Austin Summer Festivals: Business as Unusual

Austin Summer Festivals: Business as Unusual

The allure of Austin (like many places I suppose) is partly genuine and partly manufactured. Spending a few days at the New Media Art and Sound Summit and the REVEL Summer Solstice Festival might be all it takes to renew one’s faith in this live, weird town.

Written By

AndrewSigler

The allure of Austin (like many places I suppose) is partly genuine and partly manufactured. Though known for the slogans “Keep Austin Weird” and “Live Music Capital of the World,” (the former coined in 2000 by an Austinite during a radio pledge drive—then in a sad, ironic twist co-opted, trademarked, monetized, and plastered on t-shirts, bumper stickers, and other paraphernalia—and the latter created by the city council over 20 years ago), it’s harder and harder to find the weirdness that used to be on every street corner and, while much of the music is still live, the ratio of one-off cover bands playing for tips to original groups creating new music is not encouraging. However, on occasion the city can still live up to both titles. Spending a few days at the New Media Art and Sound Summit and the REVEL Summer Solstice Festival might be all it takes to renew one’s faith in this live, weird town.
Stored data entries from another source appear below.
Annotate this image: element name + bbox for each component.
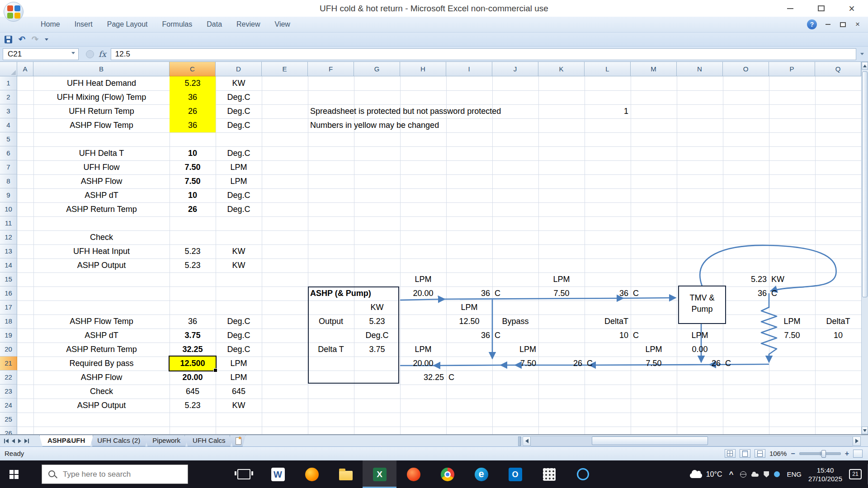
cell-I19[interactable]: 36 bbox=[446, 328, 492, 343]
row-header-11[interactable]: 11 bbox=[0, 216, 17, 230]
cell-B3[interactable]: UFH Return Temp bbox=[33, 104, 170, 118]
cell-I22[interactable]: C bbox=[448, 371, 454, 385]
undo-icon[interactable]: ↶ bbox=[19, 35, 25, 43]
cell-Q18[interactable]: DeltaT bbox=[815, 314, 861, 328]
cell-D1[interactable]: KW bbox=[216, 76, 262, 90]
col-header-A[interactable]: A bbox=[17, 62, 33, 76]
cell-H16[interactable]: 20.00 bbox=[400, 286, 446, 300]
ribbon-tab-insert[interactable]: Insert bbox=[67, 17, 100, 32]
col-header-G[interactable]: G bbox=[354, 62, 400, 76]
taskbar-icon-browser-2[interactable] bbox=[396, 460, 430, 488]
cell-H21[interactable]: 20.00 bbox=[400, 357, 446, 371]
expand-formula-bar-icon[interactable] bbox=[856, 51, 868, 57]
cell-Q19[interactable]: 10 bbox=[815, 328, 861, 343]
security-shield-icon[interactable] bbox=[764, 471, 769, 478]
workbook-minimize-button[interactable] bbox=[824, 21, 832, 28]
cell-B1[interactable]: UFH Heat Demand bbox=[33, 76, 170, 90]
row-header-18[interactable]: 18 bbox=[0, 314, 17, 328]
cell-C10[interactable]: 26 bbox=[170, 202, 216, 216]
cell-C8[interactable]: 7.50 bbox=[170, 174, 216, 188]
onedrive-icon[interactable] bbox=[751, 474, 759, 477]
zoom-slider[interactable] bbox=[799, 452, 841, 455]
cell-C3[interactable]: 26 bbox=[170, 104, 216, 118]
horizontal-scrollbar[interactable] bbox=[518, 436, 861, 446]
cell-N20[interactable]: 0.00 bbox=[677, 343, 723, 357]
cell-D24[interactable]: KW bbox=[216, 399, 262, 413]
close-button[interactable]: × bbox=[846, 4, 857, 14]
cell-G18[interactable]: 5.23 bbox=[354, 314, 400, 328]
workbook-restore-button[interactable] bbox=[839, 21, 847, 28]
workbook-close-button[interactable]: × bbox=[854, 21, 862, 28]
cell-D4[interactable]: Deg.C bbox=[216, 118, 262, 132]
zoom-in-icon[interactable]: + bbox=[845, 450, 849, 457]
col-header-J[interactable]: J bbox=[492, 62, 538, 76]
cell-B10[interactable]: ASHP Return Temp bbox=[33, 202, 170, 216]
cell-C6[interactable]: 10 bbox=[170, 146, 216, 160]
name-box[interactable]: C21 bbox=[3, 48, 79, 60]
cell-M19[interactable]: C bbox=[633, 328, 639, 343]
page-break-view-button[interactable] bbox=[755, 449, 765, 458]
cell-B18[interactable]: ASHP Flow Temp bbox=[33, 314, 170, 328]
cell-C24[interactable]: 5.23 bbox=[170, 399, 216, 413]
cell-B2[interactable]: UFH Mixing (Flow) Temp bbox=[33, 90, 170, 104]
row-header-7[interactable]: 7 bbox=[0, 160, 17, 174]
row-header-13[interactable]: 13 bbox=[0, 244, 17, 258]
taskbar-icon-word[interactable]: W bbox=[261, 460, 295, 488]
col-header-H[interactable]: H bbox=[400, 62, 446, 76]
cell-O21[interactable]: C bbox=[725, 357, 731, 371]
cell-D18[interactable]: Deg.C bbox=[216, 314, 262, 328]
cell-D22[interactable]: LPM bbox=[216, 371, 262, 385]
col-header-L[interactable]: L bbox=[585, 62, 631, 76]
weather-widget[interactable]: 10°C bbox=[690, 470, 722, 479]
action-center-icon[interactable]: 21 bbox=[849, 469, 862, 479]
zoom-out-icon[interactable]: − bbox=[791, 450, 795, 457]
cell-D23[interactable]: 645 bbox=[216, 385, 262, 399]
ribbon-tab-data[interactable]: Data bbox=[199, 17, 229, 32]
cell-N21[interactable]: 26 bbox=[677, 357, 723, 371]
cell-B22[interactable]: ASHP Flow bbox=[33, 371, 170, 385]
cell-B20[interactable]: ASHP Return Temp bbox=[33, 343, 170, 357]
cell-K16[interactable]: 7.50 bbox=[538, 286, 585, 300]
cell-G20[interactable]: 3.75 bbox=[354, 343, 400, 357]
cell-D21[interactable]: LPM bbox=[216, 357, 262, 371]
cell-F18[interactable]: Output bbox=[308, 314, 354, 328]
cell-C2[interactable]: 36 bbox=[170, 90, 216, 104]
cell-O16[interactable]: 36 bbox=[723, 286, 769, 300]
cell-L18[interactable]: DeltaT bbox=[585, 314, 631, 328]
start-button[interactable] bbox=[0, 460, 28, 488]
row-header-1[interactable]: 1 bbox=[0, 76, 17, 90]
taskbar-icon-outlook[interactable]: O bbox=[498, 460, 532, 488]
ribbon-tab-home[interactable]: Home bbox=[33, 17, 67, 32]
cell-J16[interactable]: C bbox=[495, 286, 500, 300]
cell-D14[interactable]: KW bbox=[216, 258, 262, 272]
row-header-10[interactable]: 10 bbox=[0, 202, 17, 216]
cell-B8[interactable]: ASHP Flow bbox=[33, 174, 170, 188]
cell-B14[interactable]: ASHP Output bbox=[33, 258, 170, 272]
row-header-12[interactable]: 12 bbox=[0, 230, 17, 244]
cell-P18[interactable]: LPM bbox=[769, 314, 815, 328]
minimize-button[interactable] bbox=[785, 4, 796, 14]
cell-F20[interactable]: Delta T bbox=[308, 343, 354, 357]
clock[interactable]: 15:40 27/10/2025 bbox=[808, 466, 842, 483]
row-header-20[interactable]: 20 bbox=[0, 343, 17, 357]
cell-D9[interactable]: Deg.C bbox=[216, 188, 262, 202]
taskbar-icon-firefox[interactable] bbox=[295, 460, 329, 488]
next-sheet-icon[interactable] bbox=[18, 439, 21, 443]
customize-toolbar-icon[interactable] bbox=[45, 38, 48, 42]
cell-P16[interactable]: C bbox=[771, 286, 777, 300]
col-header-B[interactable]: B bbox=[33, 62, 170, 76]
cell-C19[interactable]: 3.75 bbox=[170, 328, 216, 343]
cell-H22[interactable]: 32.25 bbox=[400, 371, 446, 385]
worksheet-grid[interactable]: TMV & Pump ABCDEFGHIJKLMNOPQ123456789101… bbox=[0, 62, 861, 434]
cell-K15[interactable]: LPM bbox=[538, 272, 585, 286]
cell-J18[interactable]: Bypass bbox=[492, 314, 538, 328]
col-header-D[interactable]: D bbox=[216, 62, 262, 76]
row-header-6[interactable]: 6 bbox=[0, 146, 17, 160]
cell-F3[interactable]: Spreadsheet is protected but not passwor… bbox=[310, 104, 501, 118]
cell-L21[interactable]: C bbox=[587, 357, 593, 371]
vertical-scrollbar-thumb[interactable] bbox=[862, 71, 868, 297]
last-sheet-icon[interactable] bbox=[24, 439, 29, 443]
cell-D10[interactable]: Deg.C bbox=[216, 202, 262, 216]
cell-D2[interactable]: Deg.C bbox=[216, 90, 262, 104]
row-header-14[interactable]: 14 bbox=[0, 258, 17, 272]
Pianist Carla McElhaney joins the Bel Coure Sax Quartet to form the Zenith Quintet.

Pianist Carla McElhaney joins the Bel Coure Sax Quartet to form the Zenith Quintet.

New Media Art and Sound Summit

Lisa Cameron’s Canopy of Sound opened the New Media Art and Sound Summit with about a dozen performers playing cymbals in three spots along the running trails around Lady Bird Lake. Cesar Chavez Street runs between the lake and downtown, and the installation started at a tunnel just below, moved along to Opossum Voodoo Pew, up the trail to the Lamar Pedestrian Bridge, and wrapped up at the Liz Carpenter Fountain. Reading sort of like a high Hz drum circle, the work drew the audience in and invited them to actively participate by picking up sticks and joining the fray. With a specialized boutique festival such as NMASS, which is self-described as “a positive alternative to predictable music festival ‘business as usual,’” events such as these serve to announce the presence of the festival to those who otherwise might not have it on their radar.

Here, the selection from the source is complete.